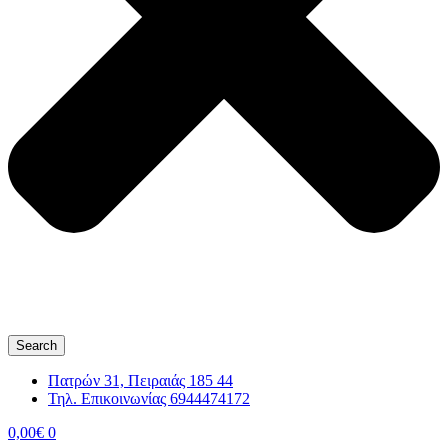
Search
Πατρών 31, Πειραιάς 185 44
Τηλ. Επικοινωνίας 6944474172
0,00
€
0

•••••

How to complete this task —
Leave the pictures out and output all of the data verbatim.

Written answer —
Search
Πατρών 31, Πειραιάς 185 44
Τηλ. Επικοινωνίας 6944474172
0,00
€
0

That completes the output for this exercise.